A park-level integrated energy system (PIES) is an important strategy to achieve renewable energy consumption and carbon reduction [1]. Past research on PIESs mainly focused on system design and operation strategies. Reasonable configuration of the equipment and coordinated optimization of the operation strategies can significantly improve the utilization rate of energy and reduce costs [2]. Therefore, reasonable design and flexible operation strategies are necessary to maintain the stability and economy of a PIES.

The optimal design of a PIES involves arranging the type and capacity of the equipment before project implementation [3,4]. The operation strategy, affecting whether a PIES can perform to its designed potential, is another key factor. The most commonly used strategies are the electricity-driven dispatching strategy (EDS) and thermal-driven dispatching strategy (TDS) [5]. The EDS is known as the electricity-led strategy or electric demand management; similarly, the TDS is known as the heat-led strategy or thermal demand management [6]. However, both operation strategies have the disadvantage of generating excess heat or electricity because the energy demand constantly changes with the seasons and there is no fixed thermoelectric ratio.

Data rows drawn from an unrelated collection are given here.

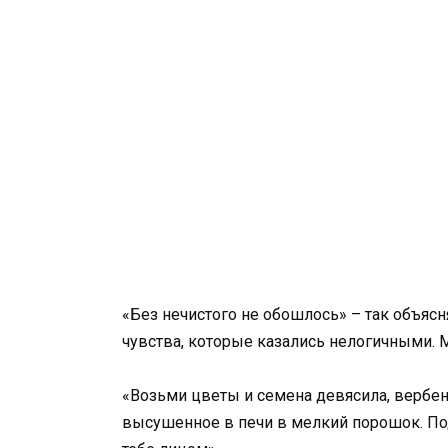
«Без нечистого не обошлось» – так объяс
чувства, которые казались нелогичными. 
«Возьми цветы и семена девясила, вербен
высушенное в печи в мелкий порошок. Под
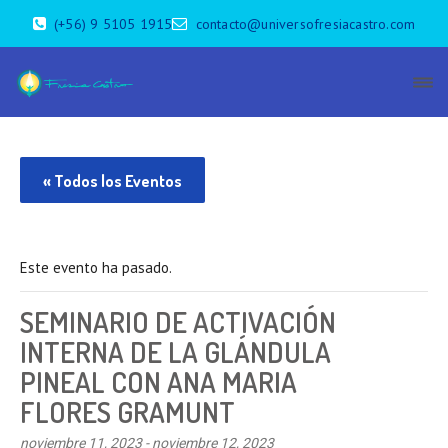
(+56) 9 5105 1915
contacto@universofresiacastro.com
« Todos los Eventos
Este evento ha pasado.
SEMINARIO DE ACTIVACIÓN
INTERNA DE LA GLÁNDULA
PINEAL CON ANA MARIA
FLORES GRAMUNT
noviembre 11, 2023
-
noviembre 12, 2023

Previous studies have improved operation strategies to better match the PIES. Mago et al. [7] proposed the PIES following a hybrid electric-thermal load (FHL), which has better performance compared to the EDS and TDS in terms of operation cost and carbon dioxide emissions. Zheng et al. [8] proposed an operation strategy for the PIES based on minimum distance, which has better matching performance compared with the EDS, TDS and FHL strategies. Afzali et al. [9] proposed a novel performance curve strategy based on power generation unit operating ranges for energy loads above and below the PIES operating curve. Zhao et al. [10] proposed a following operation cost strategy to determine the minimum operation cost. In addition, a mathematical model is an effective tool for the optimal configuration of the PIES. Linear programming (LP) [11], mixed-integer linear programming (MILP) [12], mixed-integer nonlinear programming (MINLP) [13], and multi-objective programming (MOP) [14] are extensively used in system optimization.

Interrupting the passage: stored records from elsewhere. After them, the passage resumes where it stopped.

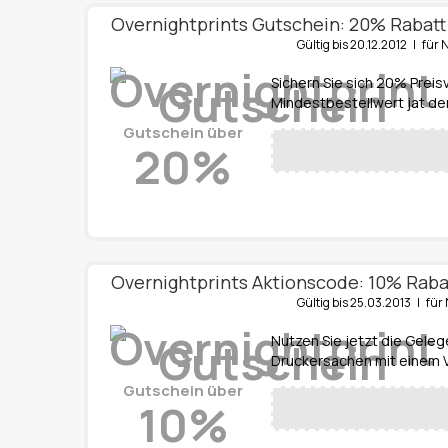
Overnightprints Gutschein: 20% Rabatt 
Gültig bis 20.12.2012 | f
Sichern Sie sich 20% Preis
Mindestbestellwert jat der
Gutschein über
20%
Overnightprints Aktionscode: 10% Raba
Gültig bis 25.03.2013 | f
Nutzen Sie jetzt die Geleg
Druckersachen mit einem V
Gutschein über
10%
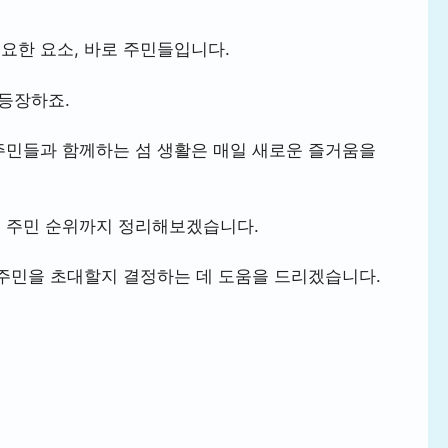
요한 요소, 바로 주민들입니다.
 등장하죠.
주민들과 함께하는 섬 생활은 매일 새로운 즐거움을
기 주민 순위까지 정리해보겠습니다.
 주민을 초대할지 결정하는 데 도움을 드리겠습니다.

A sound evaluation of the design and operation of a PIES is also worth studying in depth. Generally, evaluation indices are considered from three aspects: total cost, primary energy consumption, and carbon dioxide emissions. Cho et al. [15] showed that there was no overall common trend among the three evaluation indices since optimizing one index might cause inverse optimization of the other two. Abdollahi et al. [16] presented a multiobjective optimization of a small-scale PIES in terms of the exergetic efficiency, total levelized cost rate of the system product, and the cost rate of the environment. Boyaghchi et al. [17] proposed a novel PIES combined with an organic Rankine cycle (ORC); the system was optimized with three objective functions of total product cost rate, exergy efficiency, and thermal efficiency. Qian et al. [18] proposed a wind-solar PIES and introduced exergy theory to evaluate the economics and sustainability.

Among all evaluation indices, CO₂ emissions are receiving increasing attention. Carbon trading and carbon taxes are the two most common carbon emission reduction tools used by governments [19]. A carbon tax is a price-oriented policy tool introduced by national governments that is relatively fixed and inflexible. Several studies have examined the impact of carbon tax on PIES. Ref. [20] showed that the introduction of a carbon tax could accelerate the rollout of PIESs. When the carbon tax reached USD 25/ton, the PIES became a good choice for the energy supply system. Zeng et al. [21] proposed an off-design optimization model of a PIES-GSHP (ground source heat pump) system when considering a carbon tax. Therefore, to achieve the goal of carbon neutrality, carbon should be considered as a financial product in the design and operation of the PIES [22]. Meanwhile, since PIESs can transmit electricity to the local grid, the impact of feed-in tariffs on system operations should also be further investigated.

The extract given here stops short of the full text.